■ Task input:
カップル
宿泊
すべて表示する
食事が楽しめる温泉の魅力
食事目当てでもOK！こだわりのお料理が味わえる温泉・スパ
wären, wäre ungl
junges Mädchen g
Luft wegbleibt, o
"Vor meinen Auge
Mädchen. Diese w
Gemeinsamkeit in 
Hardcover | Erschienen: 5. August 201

---

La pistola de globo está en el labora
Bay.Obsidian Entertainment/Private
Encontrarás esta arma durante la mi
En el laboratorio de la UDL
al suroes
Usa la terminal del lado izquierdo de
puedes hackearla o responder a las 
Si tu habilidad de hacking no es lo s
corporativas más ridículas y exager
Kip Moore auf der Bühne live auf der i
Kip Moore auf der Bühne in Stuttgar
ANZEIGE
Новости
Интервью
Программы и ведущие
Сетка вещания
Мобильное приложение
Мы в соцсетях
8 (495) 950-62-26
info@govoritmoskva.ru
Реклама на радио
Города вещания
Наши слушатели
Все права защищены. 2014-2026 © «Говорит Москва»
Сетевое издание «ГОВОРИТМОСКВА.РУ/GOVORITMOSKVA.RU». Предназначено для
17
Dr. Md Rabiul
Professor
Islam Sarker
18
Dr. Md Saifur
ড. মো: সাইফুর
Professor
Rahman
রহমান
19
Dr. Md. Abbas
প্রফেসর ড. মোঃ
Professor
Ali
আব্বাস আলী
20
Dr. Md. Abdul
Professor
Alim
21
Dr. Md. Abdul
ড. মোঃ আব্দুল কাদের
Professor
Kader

...

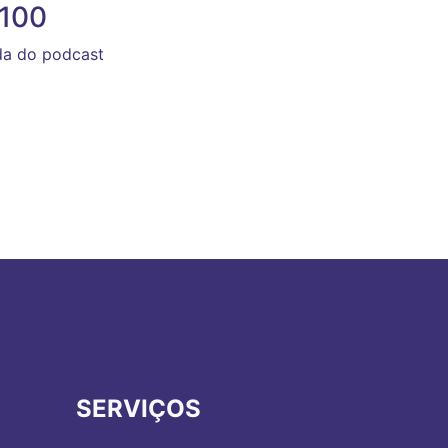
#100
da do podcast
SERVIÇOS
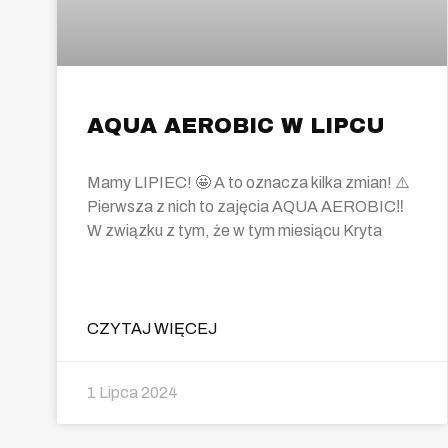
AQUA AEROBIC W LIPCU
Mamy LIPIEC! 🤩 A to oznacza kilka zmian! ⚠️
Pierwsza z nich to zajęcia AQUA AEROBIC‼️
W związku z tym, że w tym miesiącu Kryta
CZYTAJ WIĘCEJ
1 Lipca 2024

■ Exercise details: Your reply should be only the count of lines in the entries above that contain the word "Moore".

■ Expected answer: 2